=== Section Start ===
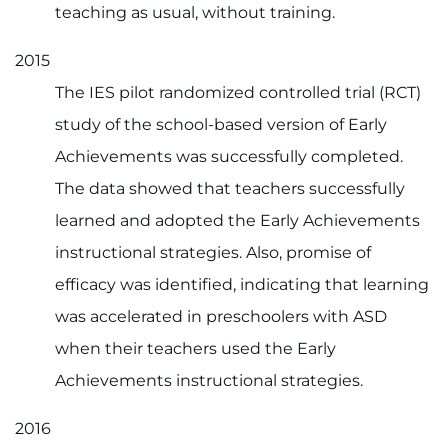
teaching as usual, without training.
2015
The IES pilot randomized controlled trial (RCT)
study of the school-based version of Early
Achievements was successfully completed.
The data showed that teachers successfully
learned and adopted the Early Achievements
instructional strategies. Also, promise of
efficacy was identified, indicating that learning
was accelerated in preschoolers with ASD
when their teachers used the Early
Achievements instructional strategies.
2016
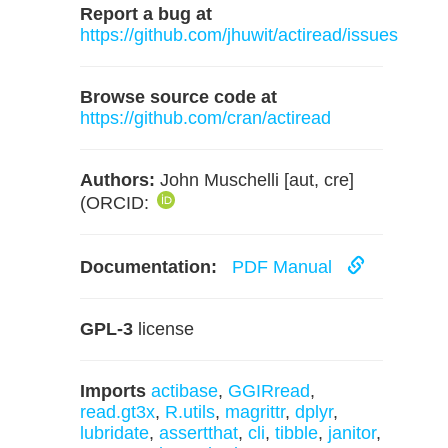
Report a bug at
https://github.com/jhuwit/actiread/issues
Browse source code at
https://github.com/cran/actiread
Authors:
John Muschelli [aut, cre]
(ORCID:
Documentation:
PDF Manual
GPL-3
license
Imports
actibase
,
GGIRread
,
read.gt3x
,
R.utils
,
magrittr
,
dplyr
,
lubridate
,
assertthat
,
cli
,
tibble
,
janitor
,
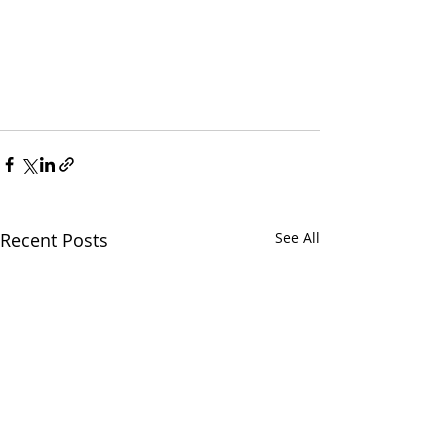
Recent Posts
See All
=== Section End ===
Could you transcribe the records above exactly, leaving every picture out?

■ **Answer for this exercise**:
teaching as usual, without training.
2015
The IES pilot randomized controlled trial (RCT)
study of the school-based version of Early
Achievements was successfully completed.
The data showed that teachers successfully
learned and adopted the Early Achievements
instructional strategies. Also, promise of
efficacy was identified, indicating that learning
was accelerated in preschoolers with ASD
when their teachers used the Early
Achievements instructional strategies.
2016
Report a bug at
https://github.com/jhuwit/actiread/issues
Browse source code at
https://github.com/cran/actiread
Authors:
John Muschelli [aut, cre]
(ORCID:
Documentation:
PDF Manual
GPL-3
license
Imports
actibase
,
GGIRread
,
read.gt3x
,
R.utils
,
magrittr
,
dplyr
,
lubridate
,
assertthat
,
cli
,
tibble
,
janitor
,
Recent Posts
See All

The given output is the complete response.